I want to be able to write fragments of indented XML with no namespaces, no XML preambles, and \n
for line endings, using XmlSerializer
for each fragment and using a single XmlWriter
instance for all the fragments. How can I do that?
XmlSerializer.Serialize()
produces indented output when serializing to a generic output Stream, but it uses "\n\r" for line endings and I can't find how to configure that.

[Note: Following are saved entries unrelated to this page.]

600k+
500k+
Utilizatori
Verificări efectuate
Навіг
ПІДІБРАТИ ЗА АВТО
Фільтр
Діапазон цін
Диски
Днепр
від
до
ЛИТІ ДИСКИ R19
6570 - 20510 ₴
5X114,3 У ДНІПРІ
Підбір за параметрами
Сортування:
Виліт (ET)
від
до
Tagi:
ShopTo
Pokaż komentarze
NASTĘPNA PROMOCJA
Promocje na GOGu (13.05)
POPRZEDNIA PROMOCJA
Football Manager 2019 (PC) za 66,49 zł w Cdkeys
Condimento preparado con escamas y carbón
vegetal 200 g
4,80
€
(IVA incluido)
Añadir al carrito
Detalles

I can serialize to an XmlWriter
, which can be configured in detail, but the config only seems to work when you output complete a single document rather than multiple document fragments because XmlSerializer
will throw an exception with ConformanceLevel.Fragment
:
WriteStartDocument cannot be called on writers created with ConformanceLevel.Fragment
And, if as a workaround I call XmlWriter.WriteWhitespace("");
, indentation gets disabled. Specifically, If I create an XmlWriter
like this:
XmlWriter xw = XmlWriter.Create(System.Console.Out, new XmlWriterSettings()
{
ConformanceLevel = ConformanceLevel.Fragment,
NamespaceHandling = NamespaceHandling.Default,
NewLineChars = "\n",
Encoding = new UTF8Encoding(encoderShouldEmitUTF8Identifier: false), // supress BOM
Indent = true,
NewLineHandling = NewLineHandling.Replace,
OmitXmlDeclaration = true,
WriteEndDocumentOnClose = false,
CloseOutput = false,
CheckCharacters = false,
NewLineOnAttributes = false,
});
https://dotnetfiddle.net/qGLIlL
It does allow me to serialize multiple objects without creating a new XmlWriter
for each one. But there's no indentation.

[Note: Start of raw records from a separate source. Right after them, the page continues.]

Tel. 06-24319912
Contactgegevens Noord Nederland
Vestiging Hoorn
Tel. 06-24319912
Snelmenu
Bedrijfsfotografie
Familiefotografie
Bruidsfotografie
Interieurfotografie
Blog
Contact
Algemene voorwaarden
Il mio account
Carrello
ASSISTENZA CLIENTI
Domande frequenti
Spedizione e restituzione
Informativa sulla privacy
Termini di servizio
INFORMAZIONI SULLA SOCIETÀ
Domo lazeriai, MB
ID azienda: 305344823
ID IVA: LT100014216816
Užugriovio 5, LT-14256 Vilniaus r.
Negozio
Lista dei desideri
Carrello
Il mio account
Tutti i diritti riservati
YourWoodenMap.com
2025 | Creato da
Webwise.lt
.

<flyingMonkey name="Koko"><limbs><limb name="leg" /><limb name="arm" /><limb name="tail" /><limb name="wing" /></limbs></flyingMonkey>
<flyingMonkey name="New Name"><limbs><limb name="leg" /><limb name="arm" /><limb name="tail" /><limb name="wing" /></limbs></flyingMonkey>
public class Program {
public static void Main()
{
XmlWriter xw = XmlWriter.Create(System.Console.Out, new XmlWriterSettings()
{
ConformanceLevel = ConformanceLevel.Fragment,
NamespaceHandling = NamespaceHandling.Default,
NewLineChars = "\n",
Encoding = new UTF8Encoding(encoderShouldEmitUTF8Identifier: false), // supress BOM
Indent = true,
NewLineHandling = NewLineHandling.Replace,
OmitXmlDeclaration = true,
WriteEndDocumentOnClose = false,
CloseOutput = false,
CheckCharacters = false,
NewLineOnAttributes = false,
});
var noNamespace = new XmlSerializerNamespaces(new[] { XmlQualifiedName.Empty });
// without this line I get an error:
// "WriteStartDocument cannot be called on writers created with ConformanceLevel.Fragment."
xw.WriteWhitespace("");
FlyingMonkey monkey = FlyingMonkey.Create();
XmlSerializer ser = new XmlSerializer(typeof(FlyingMonkey), defaultNamespace: null);
ser.Serialize(xw, monkey, noNamespace);
xw.WriteWhitespace("\n\n");
monkey.name = "New Name";
ser.Serialize(xw, monkey, noNamespace);
}
}
[System.Xml.Serialization.XmlTypeAttribute(TypeName = "flyingMonkey", Namespace=null)]
public class FlyingMonkey
{
[System.Xml.Serialization.XmlAttributeAttribute()]
public string name;
public Limb[] limbs;
public static FlyingMonkey Create() =>
new FlyingMonkey()
{
name = "Koko",
limbs = new Limb[]
{
new Limb() { name = "leg" }, new Limb() { name = "arm" },
new Limb() { name = "tail" }, new Limb() { name = "wing" },
}
};
}
[System.Xml.Serialization.XmlTypeAttribute(TypeName = "limb", Namespace=null)]
public class Limb
{
[System.Xml.Serialization.XmlAttributeAttribute()]
public string name;
}
XmlWriter xw = XmlWriter.Create(System.Console.Out, new XmlWriterSettings()
{
ConformanceLevel = ConformanceLevel.Auto,
NamespaceHandling = NamespaceHandling.Default,
NewLineChars = "\n",
Encoding = new UTF8Encoding(encoderShouldEmitUTF8Identifier: false), // supress BOM
Indent = true,
NewLineHandling = NewLineHandling.Replace,
OmitXmlDeclaration = true,
WriteEndDocumentOnClose = false,
CloseOutput = false,
CheckCharacters = false,
NewLineOnAttributes = false,
});
var noNamespace = new XmlSerializerNamespaces(new[] { XmlQualifiedName.Empty });
// This is not needed anymore. If I invoke that, it will kill indentation for some reason.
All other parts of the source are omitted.